» **PROMPT**:
Wherever "contact" turns up in the entries, copy out the line that holds it.

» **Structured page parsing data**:
---

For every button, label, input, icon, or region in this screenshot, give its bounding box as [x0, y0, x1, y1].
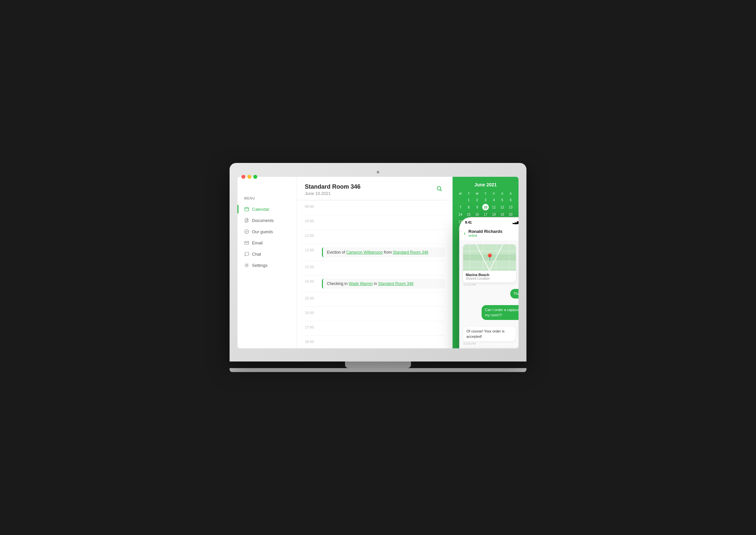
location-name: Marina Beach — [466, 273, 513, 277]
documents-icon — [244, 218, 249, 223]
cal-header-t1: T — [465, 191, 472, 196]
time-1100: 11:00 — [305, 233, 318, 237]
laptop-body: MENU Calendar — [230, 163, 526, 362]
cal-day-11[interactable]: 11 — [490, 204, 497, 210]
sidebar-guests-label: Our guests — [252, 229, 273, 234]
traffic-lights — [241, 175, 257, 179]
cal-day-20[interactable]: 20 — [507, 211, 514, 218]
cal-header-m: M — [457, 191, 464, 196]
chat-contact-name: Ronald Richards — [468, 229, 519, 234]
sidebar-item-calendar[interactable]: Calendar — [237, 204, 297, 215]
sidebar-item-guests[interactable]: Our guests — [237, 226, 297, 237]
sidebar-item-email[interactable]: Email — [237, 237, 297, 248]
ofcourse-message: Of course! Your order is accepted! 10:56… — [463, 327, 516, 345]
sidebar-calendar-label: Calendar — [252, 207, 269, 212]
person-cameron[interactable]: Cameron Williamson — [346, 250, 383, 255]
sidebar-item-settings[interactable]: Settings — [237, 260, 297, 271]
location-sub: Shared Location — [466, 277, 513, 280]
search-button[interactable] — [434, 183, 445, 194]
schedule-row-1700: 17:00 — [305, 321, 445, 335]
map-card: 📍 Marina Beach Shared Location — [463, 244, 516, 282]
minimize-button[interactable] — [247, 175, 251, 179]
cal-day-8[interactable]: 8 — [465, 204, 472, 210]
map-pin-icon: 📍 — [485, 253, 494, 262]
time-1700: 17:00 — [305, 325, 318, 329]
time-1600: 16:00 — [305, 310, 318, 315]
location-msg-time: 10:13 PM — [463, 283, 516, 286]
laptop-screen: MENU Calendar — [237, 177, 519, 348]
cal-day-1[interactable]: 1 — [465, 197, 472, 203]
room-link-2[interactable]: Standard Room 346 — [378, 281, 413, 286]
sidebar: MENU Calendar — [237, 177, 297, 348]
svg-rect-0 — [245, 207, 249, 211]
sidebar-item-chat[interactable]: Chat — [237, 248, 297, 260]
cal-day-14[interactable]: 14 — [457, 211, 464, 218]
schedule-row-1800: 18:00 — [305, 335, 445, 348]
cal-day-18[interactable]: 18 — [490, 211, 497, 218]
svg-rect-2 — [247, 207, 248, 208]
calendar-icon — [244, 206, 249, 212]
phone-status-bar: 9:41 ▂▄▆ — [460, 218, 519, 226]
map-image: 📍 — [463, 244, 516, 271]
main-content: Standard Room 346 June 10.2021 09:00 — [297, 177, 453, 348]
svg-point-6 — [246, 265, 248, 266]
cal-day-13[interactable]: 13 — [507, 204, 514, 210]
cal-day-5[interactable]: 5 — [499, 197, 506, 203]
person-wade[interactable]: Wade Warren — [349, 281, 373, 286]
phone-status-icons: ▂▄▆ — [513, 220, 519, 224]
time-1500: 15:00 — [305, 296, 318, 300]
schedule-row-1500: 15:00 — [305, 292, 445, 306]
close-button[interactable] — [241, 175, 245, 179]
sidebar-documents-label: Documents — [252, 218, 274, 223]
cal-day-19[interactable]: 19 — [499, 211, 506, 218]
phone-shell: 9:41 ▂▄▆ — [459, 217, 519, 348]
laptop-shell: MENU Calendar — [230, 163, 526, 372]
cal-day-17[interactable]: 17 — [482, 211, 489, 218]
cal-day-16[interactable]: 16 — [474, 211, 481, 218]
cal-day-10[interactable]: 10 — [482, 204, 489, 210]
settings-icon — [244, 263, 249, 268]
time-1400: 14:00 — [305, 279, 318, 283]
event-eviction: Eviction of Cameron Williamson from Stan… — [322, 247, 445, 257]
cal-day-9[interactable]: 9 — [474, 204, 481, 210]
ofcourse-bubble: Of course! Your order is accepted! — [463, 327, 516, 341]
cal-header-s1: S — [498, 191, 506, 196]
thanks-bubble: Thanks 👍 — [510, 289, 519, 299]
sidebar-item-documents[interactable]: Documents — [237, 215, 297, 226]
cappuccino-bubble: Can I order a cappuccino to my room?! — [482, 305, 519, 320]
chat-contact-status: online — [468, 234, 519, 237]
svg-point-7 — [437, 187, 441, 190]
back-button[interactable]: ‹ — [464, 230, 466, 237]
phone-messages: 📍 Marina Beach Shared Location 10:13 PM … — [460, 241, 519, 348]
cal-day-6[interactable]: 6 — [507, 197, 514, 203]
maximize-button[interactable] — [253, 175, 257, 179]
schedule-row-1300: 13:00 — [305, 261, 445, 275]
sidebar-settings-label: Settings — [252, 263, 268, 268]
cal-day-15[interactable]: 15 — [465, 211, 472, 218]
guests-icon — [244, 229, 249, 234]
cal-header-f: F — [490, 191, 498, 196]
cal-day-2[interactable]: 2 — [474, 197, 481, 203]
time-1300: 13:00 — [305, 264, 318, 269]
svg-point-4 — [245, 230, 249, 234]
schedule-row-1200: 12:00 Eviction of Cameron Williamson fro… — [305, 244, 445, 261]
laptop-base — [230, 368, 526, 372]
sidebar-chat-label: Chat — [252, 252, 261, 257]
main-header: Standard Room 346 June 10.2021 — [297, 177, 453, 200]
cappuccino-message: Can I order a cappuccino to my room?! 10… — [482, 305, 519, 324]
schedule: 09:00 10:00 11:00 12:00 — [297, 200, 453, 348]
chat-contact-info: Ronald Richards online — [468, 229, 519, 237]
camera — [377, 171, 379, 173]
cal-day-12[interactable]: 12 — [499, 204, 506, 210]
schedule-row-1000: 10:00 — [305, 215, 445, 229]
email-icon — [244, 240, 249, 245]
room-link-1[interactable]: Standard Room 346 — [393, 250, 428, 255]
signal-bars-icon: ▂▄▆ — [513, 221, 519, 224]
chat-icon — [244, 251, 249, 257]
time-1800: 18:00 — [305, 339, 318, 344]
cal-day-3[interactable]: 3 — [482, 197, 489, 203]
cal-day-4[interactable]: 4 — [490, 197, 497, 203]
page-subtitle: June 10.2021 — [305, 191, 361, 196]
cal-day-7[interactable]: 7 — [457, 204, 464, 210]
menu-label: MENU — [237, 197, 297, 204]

---

» **SOLUTION**:
chat-contact-name: Ronald Richards — [468, 229, 519, 234]
chat-contact-status: online — [468, 234, 519, 237]
chat-contact-info: Ronald Richards online — [468, 229, 519, 237]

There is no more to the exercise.